Modelling theories, methodologies and approaches
In the last decades, many methodologies and frameworks are proposed for concurrent designing (Cutkosky & Tenenbaum, 1990; Domazet, 1992; Finger et al., 1992; Talukdar & Fenves, 1989) and to show how design fusion can save cost and time. Thurston & Locascio (1993) propose the following steps for IPPD to have a systematic methodology:
1) Define attributes from customer attributes
2) Replace ‘relative importance’ with multi-attribute utility analysis
3) Define design decision variables
4) Define constraint functions
5) Determine the attribute bounds
6) Structure the optimization problem: design to maximize utility
7) Initiate the computational approach
In the process of design, a series of decisions should be made by the designer/ employer/ client to have a robust result. Decision-Based Design (DBD) is one of design approaches that is based on a series of decisions that the designer must take during the process (Simon, 1960). The concept of DBD in concurrent designing is an important concept as discussed by (Westfechtel 1996; Hale et al. 1995). The expected result is an optimal personalized design solution with the cost of mass production. Thus, it is based on the fact that design is a process of decision-making in order to maximize the value of the design (Hazelrigg, 1998; Muster & Mistree, 1986; D. L Thurston, 1999; Wassenaar & Chen, 2001).
In each level of designing a product or process, designers face with several possible alternatives which they need to choose among. Every choice is directly or indirectly related to another. In addition, the decisions of product designers effects on process designers and vice versa. So, a proper approach to achieve an optimal design solution is vital. However, this is the case when all the variables are known and their performances are predicted but in most cases there is lack of knowledge in each level of design caused by many reasons. There is a growing recognition on decision-based design and many researches have been done on creating a framework to model and implement this method of design (Wassenaar & Chen, 2001; Wood, 2004). The research gap is to have a systematic framework that while it models the system, it can increase the knowledge of the designer in each level of design to help them in decision-making process.
In that case, DBD can be used for designing complex systems since it can break it down into smaller, more manageable sub-systems and the designer makes the design based on the choices. Nevertheless, the result is not guaranteed since it is depend on the choices that the designer makes.
The proposed approach of this thesis consist of a series of decisions that designer needs to make in the process. So, this concept is used in product-process relation, function-structure relation and the relations between models in different levels of decomposition.
In the next sub-section, various design theories, methodologies and approaches are presented to be used in order to manage complexity in IPPD. A decision-based design methodology which leads to a robust product and process is kept in mind while analysing them.

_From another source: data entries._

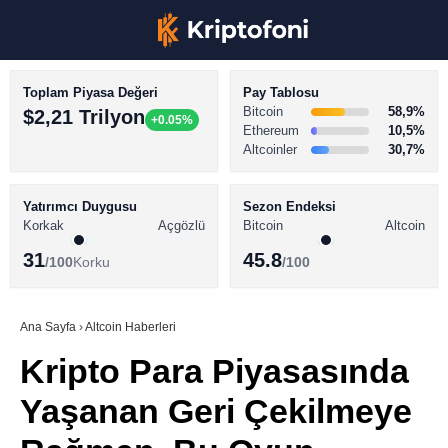
Toplam Piyasa Değeri
Pay Tablosu
Bitcoin
58,9%
$2,21 Trilyon
+0.05%
Ethereum
10,5%
Altcoinler
30,7%
KRİPTO PARA HABERLERİ
Facebook
BİTCOİN HABERLERİ
Yatırımcı Duygusu
Sezon Endeksi
Korkak
Açgözlü
Bitcoin
Altcoin
ALTCOİN HABERLERİ
31
45.8
/100
Korku
/100
AKADEMİ
Instagram
SÖZLÜK
Ana Sayfa
›
Altcoin Haberleri
Kripto Para Piyasasında
Youtube
Yaşanan Geri Çekilmeye
TikTok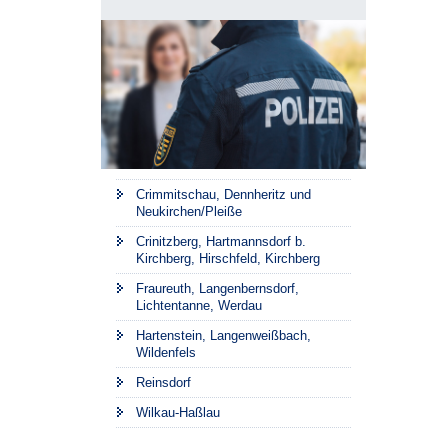
Crimmitschau, Dennheritz und
Neukirchen/Pleiße
Crinitzberg, Hartmannsdorf b.
Kirchberg, Hirschfeld, Kirchberg
Fraureuth, Langenbernsdorf,
Lichtentanne, Werdau
Hartenstein, Langenweißbach,
Wildenfels
Reinsdorf
Wilkau-Haßlau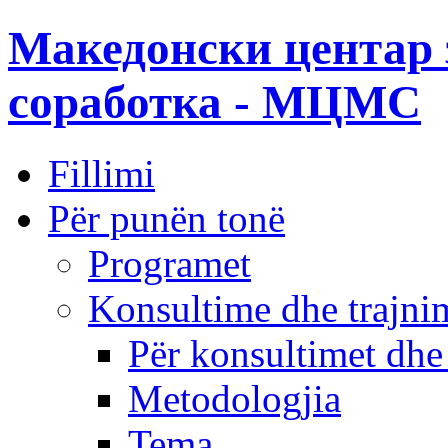
Македонски центар 
соработка - МЦМС
Fillimi
Për punën tonë
Programet
Konsultime dhe trajni
Për konsultimet dhe
Metodologjia
Tema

Design Theories and Methodologies (DTM)
Over the years many design theories and methodologies have been developed. Tomiyama et al. (2009) and Le Masson et al. (2013) gathered some of these methods. Tomiyama (1997) categorized them in two axes of “general vs. individual” and “abstract vs. concrete”. Among DTMs, the related methodologies in IPPD are presented shortly here. The objective is to compare different methodologies and choose the best option to use as a framework and a systematic decomposition approach with coherence in both product and process design aspects in early stage of design. So, related DTMs are compared according to the following criteria:
1. It can be used as a framework for design
2. It has a systematic approach
3. It can be used for product design
4. It can be used for process design
5. It creates a coherence between product and process
6. It reduces complexity in design
7. It has the ability to integrated mathematical equations
8. It is easy to understand and learn
9. It has a robust approach
10. It can integrate other methods
One of the methodologies is Adaptable design. It is one of the DTMs to modify an existed design in order to optimize the quality and lead time. It creates designs and products that can be easily adopted for different requirements (Gu, Hashemian, & Nee, 2004). The method works on the existed population of products rather than a complete new product. It designs the product adoptable for different environment so, it is suitable for robust design. Although the method creates a link between product and process, it considers only specific aspect of design and cannot be generalized and used as a framework of design.
Axiomatic Design is a widely used method created by Nam Suh (Suh, 1990, 2001). The method is based on two axioms; 1) Maintain the independence of the functional requirements (The independence axiom), and 2) Minimize the information content of the design (the information content). This method is very suitable for designing complex products and it also creates a good framework. It can be integrated with other methods and works well with mathematical equations. However, it doesn’t have an algorithmic and systematic approach that is easy to understand for everybody. Though, thanks to its systematic approach, it can be used for decomposition approach of the proposition of this thesis. Axiomatic design is discussed further in section 2.5.2.
C-K Theory developed by (Hatchuel & Weil, 2003, 2009) aims at creating a unified formal framework for design. According to this theory the design can be modelled between two spaces of Concepts (C), and knowledge (K). This is a good theory to have a global overview of the design and creating a framework. However, it does not include mathematical relations and coherence between product and process, because it is rather a conceptual framework.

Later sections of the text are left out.